Do you know about Geek dancing? (No, that’s not a mistake in spelling.  Not GREEK, but GEEK.)  Actually “geek” is in the dictionary.  It refers to a carnival performer whose act consists of doing weird things.  (Biting the head off a live chicken, for example.)  In current slang, a geek is someone who looks capable of doing something like that.  A person who bears watching.  I hear young people using the word to describe anybody who is older and independent in lifestyle.  There is a kind of compliment implied.  It means you’re a little strange, but interesting.

I guess it’s true a lot of us older types are a bit geeky.  At some point your genetic code presses a switch in your head.  You look in your closet to dress for the day and you say to yourself, who cares?….

When I get down and my life is log-jammed and I need some affirmative action, I go where people dance.  I don’t mention joints where people get crocked and then wobble around on the floor to music.  I mean places where people who really like to dance go to do that… I enjoy the never-ending pleasure of being surprised by just who dancers are.  It does me good to see a couple of ill-builts—kind of fat, homely and solemn and all—get upon the floor and waltz like angels.

My favorite place, the Owl Tavern, has traditional jazz on Sunday.  The geek band plays swing music from Chicago and New Orleans from the good old days.  Most of the people who show up are over forty, blue collar, one-beer types who have to be at work on Monday at 7:30.  Not what you’d call a rowdy crowd.  Dancers is what you’d call them.
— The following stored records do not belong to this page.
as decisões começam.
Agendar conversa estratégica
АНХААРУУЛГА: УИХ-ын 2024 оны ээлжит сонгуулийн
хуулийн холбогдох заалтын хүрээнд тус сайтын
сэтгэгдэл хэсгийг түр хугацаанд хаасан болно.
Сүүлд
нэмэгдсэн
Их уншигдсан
I look around and find the king-hill champion geek for the evening.  An old guy–balding, white hair, short, wrinkled.  The kind who sort of lists to port when he walks.  One who you might think was strictly nursing-home material if you saw him at a bus stop.  But you see him here.  And you know.  A dancer.  A dancing geek.
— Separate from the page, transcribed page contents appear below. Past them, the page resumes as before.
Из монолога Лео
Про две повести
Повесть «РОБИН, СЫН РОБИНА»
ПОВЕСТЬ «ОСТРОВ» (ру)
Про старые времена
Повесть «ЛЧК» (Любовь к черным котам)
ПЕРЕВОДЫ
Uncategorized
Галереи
And he usually has a wife, the geekess, with him.  A bit younger, always fluffed up a bit for dancing and has been for fifty years.  Check her shoes.  If they are black with mid-heels and a strap across the instep, it’s a sure bet what she came for and what she is going to do.
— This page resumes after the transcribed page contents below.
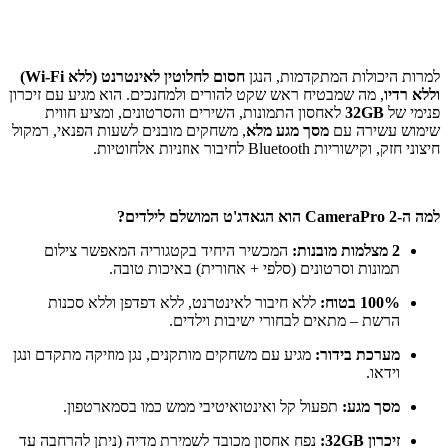
למרות היכולות המתקדמות, הנגן
חסום לחלוטין לאינטרנט (ללא Wi-Fi)
וללא רדיו
, מה שמבטיח ראש שקט להורים ולמחנכים. הוא מגיע עם זיכרון
פנימי של
32GB
לאחסון התמונות, השירים והסרטונים, ומציע חווית
שימוש עשירה עם
מסך מגע מלא
, משחקים מובנים לשעות הפנאי, רמקול
חיצוני חזק, וקישוריות Bluetooth לחיבור אוזניות אלחוטיות.
למה ה-CameraPro 2 הוא הגאדג'ט המושלם לילדים?
2 מצלמות מובנות:
המכשיר היחיד בקטגוריה המאפשר צילום
תמונות וסרטונים (סלפי + אחורית) באיכות טובה.
100% בטוח:
ללא חיבור לאינטרנט, ללא דפדפן וללא סכנות
הרשת – מתאים לבחורי ישיבות וילדים.
מערכת בידור:
מגיע עם משחקים מותקנים, נגן מוזיקה מתקדם ונגן
וידאו.
מסך מגע:
תפעול קל ואינטואיטיבי ממש כמו בסמארטפון.
זיכרון 32GB:
נפח אחסון מכובד לשמירת מדיה (ניתן להרחבה עד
The music cranks up, he takes her by the hand and kind of limps onto the floor.  It’s an act, just to set you up.  And then it happens.  She steps into a permanent spot formed by his embrace, the years fall away, and once again Cinderella and the Prince move to the music in the room and the music in the their hearts.  It takes about forty years to dance with a partner this way.  Such ease, such grace, with all kinds of little moves that have been perfected without words.  He dances flatfooted and with an economy of motion.  She responds to unseen suggestions to twirl out and around and back. Their eyes meet from time to time, and you know that you’re seeing a pretty happy marriage there on the floor.  You’d have to love someone a long time to do what they’re doing.

Sometimes the old geek asks another lady to dance.  And somebody usually asks the geekess.  They make whoever they are dancing with look pretty good.  And feel pretty nice, too, I bet.  An eighty-one-year-old geekess once asked me to dance on such an evening.  I gave her my best, and she stayed right with me.  “You are real good, honey,” she said as I escorted her to her seat.  I lived off that compliment for a week.

I want to be, and I finally intend to be, an old geek dancer.  And my geekess and I are working on our dance routine.  I realize that is a public responsibility; to help everybody stay as young as long as they can.  To set a good examples.  And I don’t want to die quietly in my bed, either—but at the end of the last dance some lovely night, sit down in a chair, smile, and pass on.

All this reminds me of something I heard about the Hopi Indians.  They don’t think there is much difference between praying and dancing—that both are necessary for long life.  The Hopis should know, I guess, as they have been through a lot and are still around.  They say that to be a useful Hopi is to be one who has a quiet heart and takes part in all the dances. Yes.